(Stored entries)
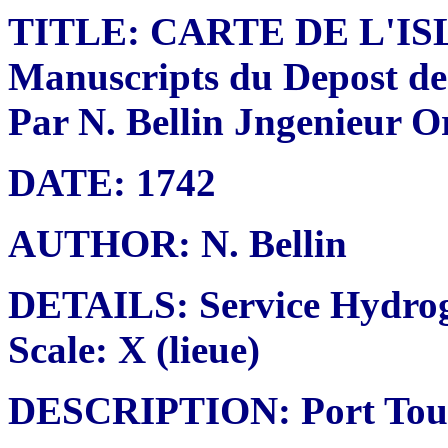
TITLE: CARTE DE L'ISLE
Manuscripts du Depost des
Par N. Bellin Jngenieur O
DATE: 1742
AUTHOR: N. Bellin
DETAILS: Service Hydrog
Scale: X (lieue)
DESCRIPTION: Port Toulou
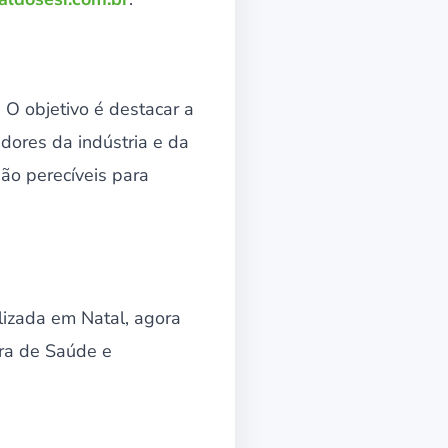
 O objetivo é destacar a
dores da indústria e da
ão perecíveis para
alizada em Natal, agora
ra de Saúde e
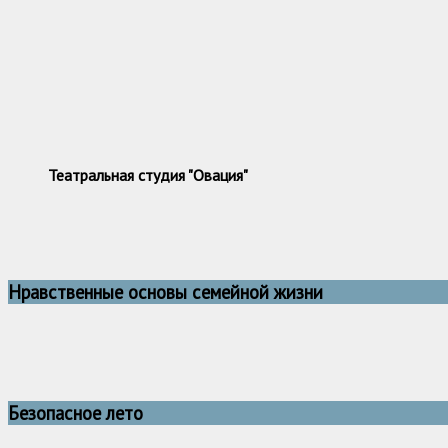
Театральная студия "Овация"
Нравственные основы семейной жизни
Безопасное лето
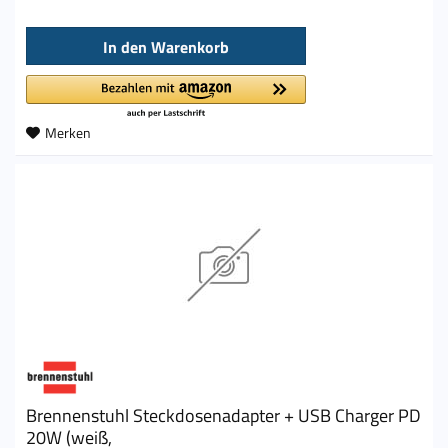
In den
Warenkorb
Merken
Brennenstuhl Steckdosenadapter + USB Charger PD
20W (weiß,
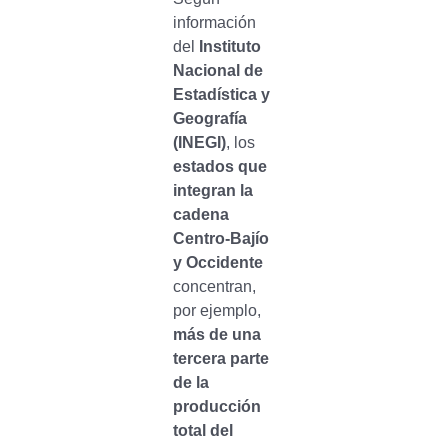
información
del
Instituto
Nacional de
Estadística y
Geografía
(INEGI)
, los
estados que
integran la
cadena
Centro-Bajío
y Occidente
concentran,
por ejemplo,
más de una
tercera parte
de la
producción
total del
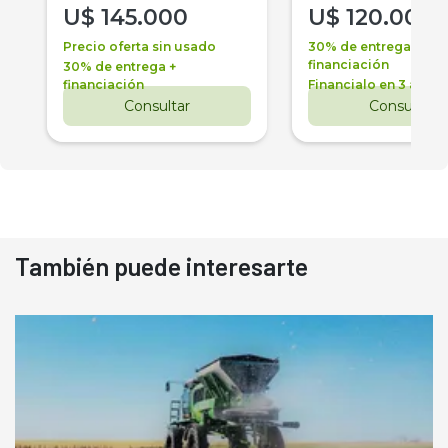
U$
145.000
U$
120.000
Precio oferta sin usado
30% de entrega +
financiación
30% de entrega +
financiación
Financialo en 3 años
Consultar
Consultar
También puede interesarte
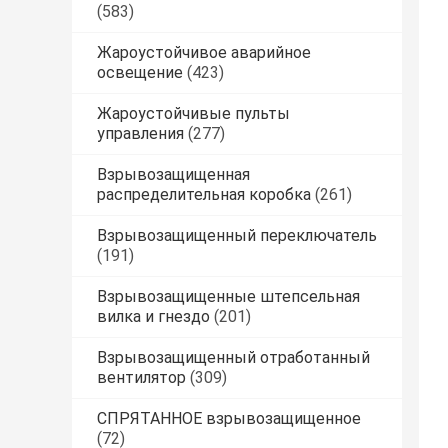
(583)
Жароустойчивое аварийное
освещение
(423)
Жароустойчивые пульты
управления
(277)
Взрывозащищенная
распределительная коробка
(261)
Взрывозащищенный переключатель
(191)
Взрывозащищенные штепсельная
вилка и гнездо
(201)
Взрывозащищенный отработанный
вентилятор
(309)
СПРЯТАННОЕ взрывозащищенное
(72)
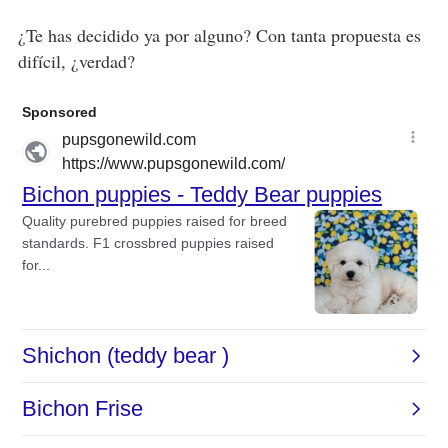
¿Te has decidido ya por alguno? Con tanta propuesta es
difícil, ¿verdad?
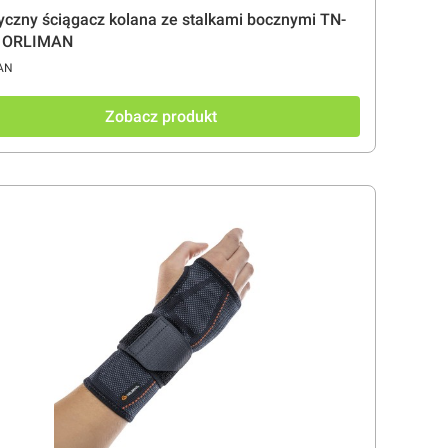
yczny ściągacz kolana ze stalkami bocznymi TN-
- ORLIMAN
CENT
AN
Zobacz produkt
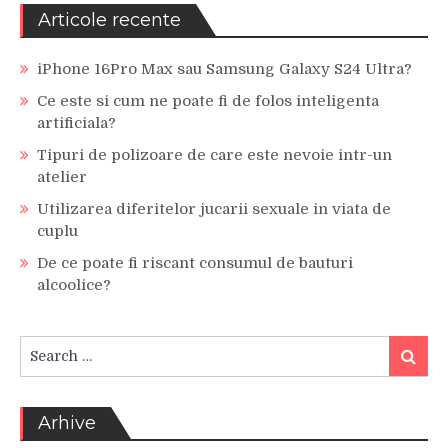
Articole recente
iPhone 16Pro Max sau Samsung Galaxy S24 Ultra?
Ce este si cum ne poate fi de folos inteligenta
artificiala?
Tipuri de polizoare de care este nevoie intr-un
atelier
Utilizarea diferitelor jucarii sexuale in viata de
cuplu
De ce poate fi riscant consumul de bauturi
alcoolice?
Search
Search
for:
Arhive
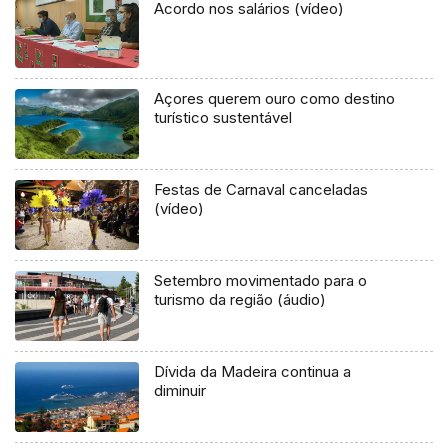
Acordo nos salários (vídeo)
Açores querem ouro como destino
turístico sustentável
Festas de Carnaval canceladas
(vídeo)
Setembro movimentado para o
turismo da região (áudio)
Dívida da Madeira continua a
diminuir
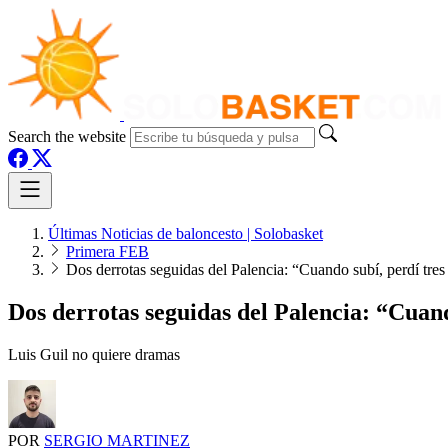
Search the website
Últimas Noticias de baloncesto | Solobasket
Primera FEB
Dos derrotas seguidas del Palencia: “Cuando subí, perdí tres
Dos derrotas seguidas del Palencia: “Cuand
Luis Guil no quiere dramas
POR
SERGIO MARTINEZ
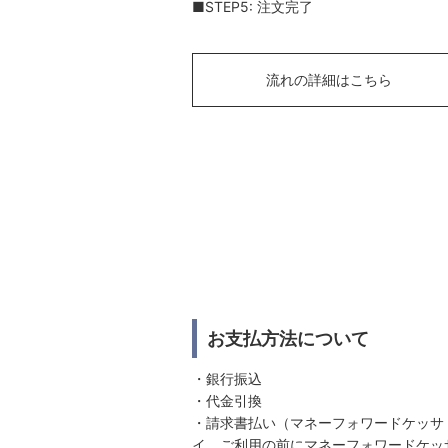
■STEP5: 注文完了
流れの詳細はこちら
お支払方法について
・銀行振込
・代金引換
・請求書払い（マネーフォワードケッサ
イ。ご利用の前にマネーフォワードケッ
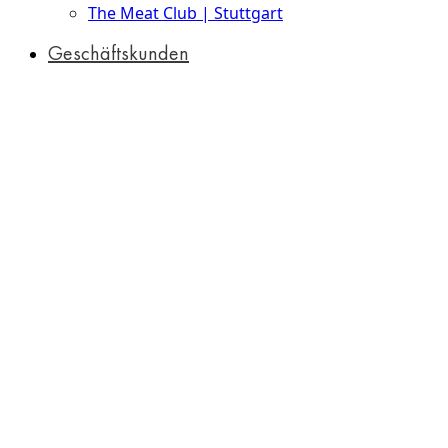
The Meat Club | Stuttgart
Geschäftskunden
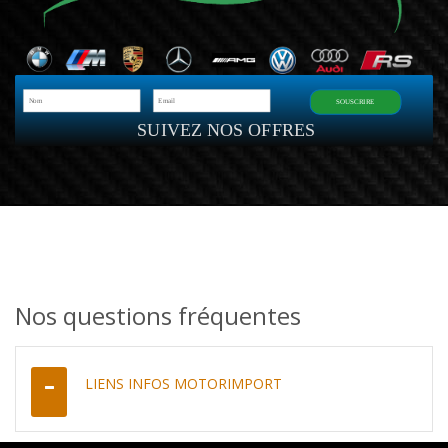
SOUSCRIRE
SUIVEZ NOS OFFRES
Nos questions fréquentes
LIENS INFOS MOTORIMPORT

What the task requires
The lines to return are those with the string "Взрывозащищенный" in them; copy each from the entries above.

The completed task
Взрывозащищенный переключатель
Взрывозащищенный отработанный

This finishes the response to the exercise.